Ces menuiseries sont souvent choisies pour une raison simple : donner du caractère. Elles s’intègrent très bien aux maisons de ville anciennes, aux longères, aux bâtisses en pierre, mais aussi aux architectures contemporaines (trapèzes sous rampants, grandes baies avec imposte cintrée).
Les principaux avantages
- Esthétique : une ouverture en arc ou en trapèze souligne une façade et met en valeur une entrée, un escalier ou une pièce de vie.
- Lumière naturelle : la partie haute (arc ou pointe) capte plus de luminosité, utile dans un couloir, une cage d’escalier ou sous combles.
- Valorisation immobilière : une menuiserie sur mesure bien choisie donne une impression de qualité et d’authenticité.
Les limites à anticiper
- Coût : fabrication sur mesure, vitrage spécifique, pose plus longue.
- Délais : souvent plus importants que pour une fenêtre standard.
- Contraintes techniques : relevés de cotes précis, gestion des appuis, étanchéité et finitions.
Cintrée vs trapèze : quelles différences ?
On regroupe sous « fenêtres de forme » plusieurs géométries. Les deux familles les plus courantes chez les particuliers sont :
La fenêtre cintrée (arrondie)
La partie supérieure est en arc. On distingue par exemple :
- Plein cintre : arc en demi-cercle, très classique.
- Anse de panier : arc plus aplati, fréquent en rénovation.
- Arc surbaissé : faible courbure, rendu discret.
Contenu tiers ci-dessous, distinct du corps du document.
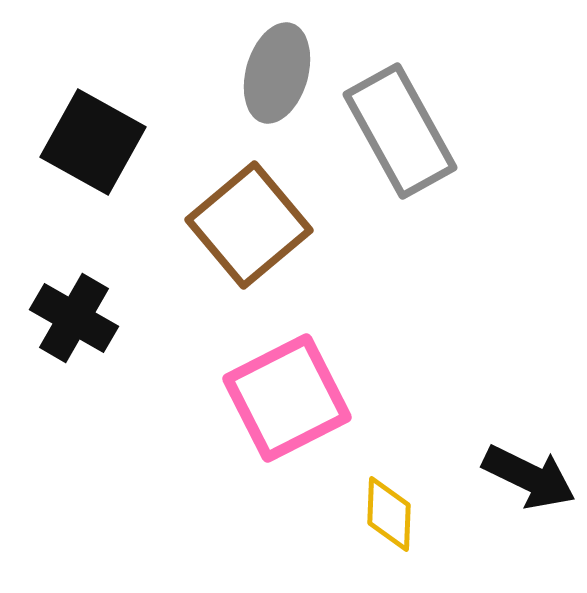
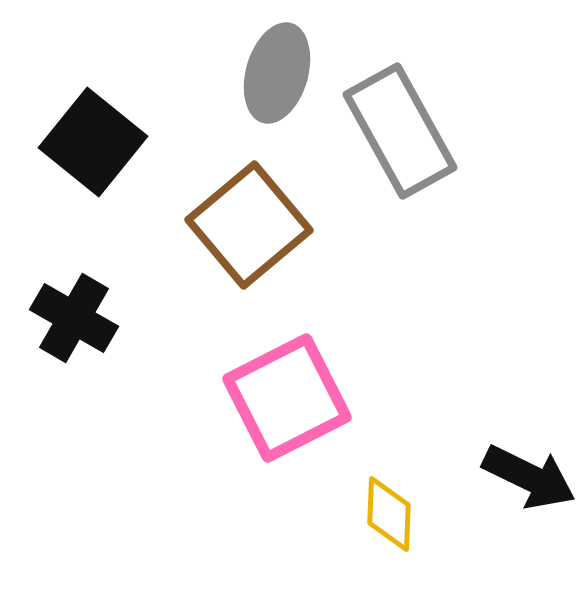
black square: rotated 10 degrees clockwise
Côté ouverture, plusieurs configurations existent : ouvrant(s) classique(s) en partie rectangulaire + imposte cintrée fixe, ou ensembles entièrement cintrés plus complexes.
La fenêtre trapèze
Elle suit une pente : toiture, escalier, pignon. C’est une solution courante pour :
- aménager des combles en conservant une belle surface vitrée,
- créer des ensembles vitrés modernes (trapèze + fixe(s) latéraux),
- répondre à une contrainte de hauteur sous rampant.
Dans de nombreux cas, la partie trapèze est fixe, associée à une fenêtre ouvrante en dessous (ou à côté), ce qui simplifie l’usage au quotidien.
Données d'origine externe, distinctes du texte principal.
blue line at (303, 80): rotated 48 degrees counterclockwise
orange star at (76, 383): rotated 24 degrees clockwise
Matériaux et styles : PVC, alu, bois, mixte
Le choix du matériau influence à la fois l’esthétique, le prix et la faisabilité de certaines formes.
PVC : bon rapport qualité/prix, mais attention aux limites
- Atouts : excellent isolant, entretien facile, coût souvent plus accessible.
- Vigilance : sur des grandes dimensions ou des arcs marqués, le PVC peut nécessiter des renforts. Les teintes foncées sont parfois moins recommandées en plein soleil (dilatation), selon les gammes.
Aluminium : idéal pour grandes formes et profils fins
- Atouts : rigidité, finesse des montants, rendu contemporain, large choix de couleurs.
- Vigilance : privilégier une menuiserie avec rupture de pont thermique de qualité pour de bonnes performances.
Bois : charme, rénovation patrimoniale, sur-mesure
- Atouts : esthétique authentique, excellent pour reproduire des menuiseries anciennes (petits bois, moulures), très bon isolant.
- Vigilance : entretien régulier (lasure/peinture) selon l’exposition.
Mixte bois/alu : performance + faible entretien
Bois à l’intérieur (chaleur, finition) et alu à l’extérieur (résistance, couleur). C’est souvent une option premium en rénovation qualitative.
Vitrage et performances : isolation, sécurité, confort
Une fenêtre de forme n’est pas qu’un élément décoratif : elle doit rester performante.
Double ou triple vitrage ?
- Double vitrage (le plus courant) : bon équilibre prix/performances, adapté à la plupart des régions.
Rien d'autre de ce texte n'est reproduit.